## MATERIAL SUPPLIED:
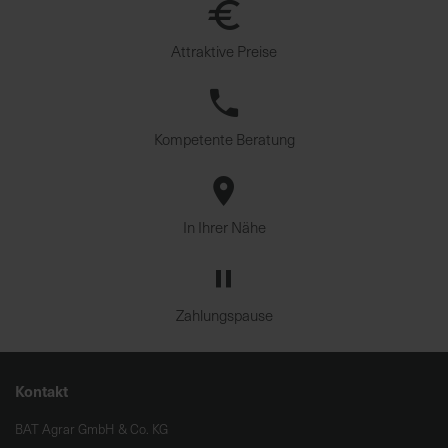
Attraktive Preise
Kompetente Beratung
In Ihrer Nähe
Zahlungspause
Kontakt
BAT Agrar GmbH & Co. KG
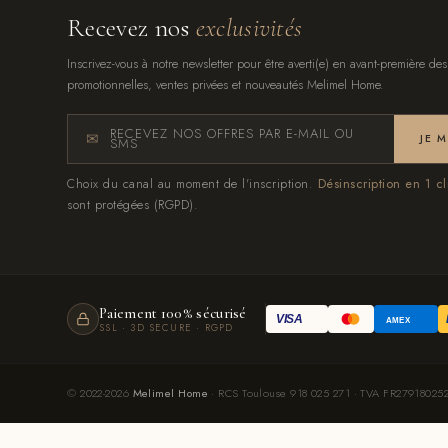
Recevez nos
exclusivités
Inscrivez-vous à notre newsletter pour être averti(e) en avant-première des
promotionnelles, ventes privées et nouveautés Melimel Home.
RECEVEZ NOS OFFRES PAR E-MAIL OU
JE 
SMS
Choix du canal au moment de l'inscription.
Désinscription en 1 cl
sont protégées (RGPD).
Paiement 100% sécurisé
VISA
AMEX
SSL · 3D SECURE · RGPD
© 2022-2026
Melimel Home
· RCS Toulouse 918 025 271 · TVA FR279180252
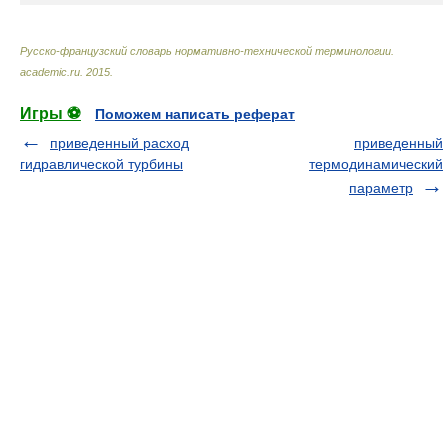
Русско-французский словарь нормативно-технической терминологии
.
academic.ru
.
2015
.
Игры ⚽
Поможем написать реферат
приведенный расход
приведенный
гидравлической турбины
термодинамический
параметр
==
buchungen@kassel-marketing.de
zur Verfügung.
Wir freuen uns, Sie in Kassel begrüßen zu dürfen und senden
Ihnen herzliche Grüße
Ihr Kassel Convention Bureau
==
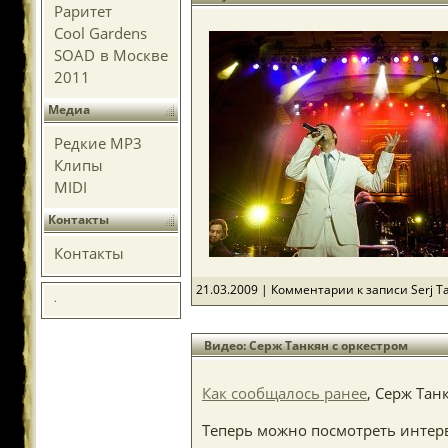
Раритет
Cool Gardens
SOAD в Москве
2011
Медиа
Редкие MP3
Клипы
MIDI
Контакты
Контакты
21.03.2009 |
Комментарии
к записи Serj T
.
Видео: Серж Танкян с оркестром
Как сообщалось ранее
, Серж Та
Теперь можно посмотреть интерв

## YOUR TASK:
Whenever the word "Home" appears in a line of the listing, report that line.

## TASK SOLUTION:
promotionnelles, ventes privées et nouveautés Melimel Home.
Melimel Home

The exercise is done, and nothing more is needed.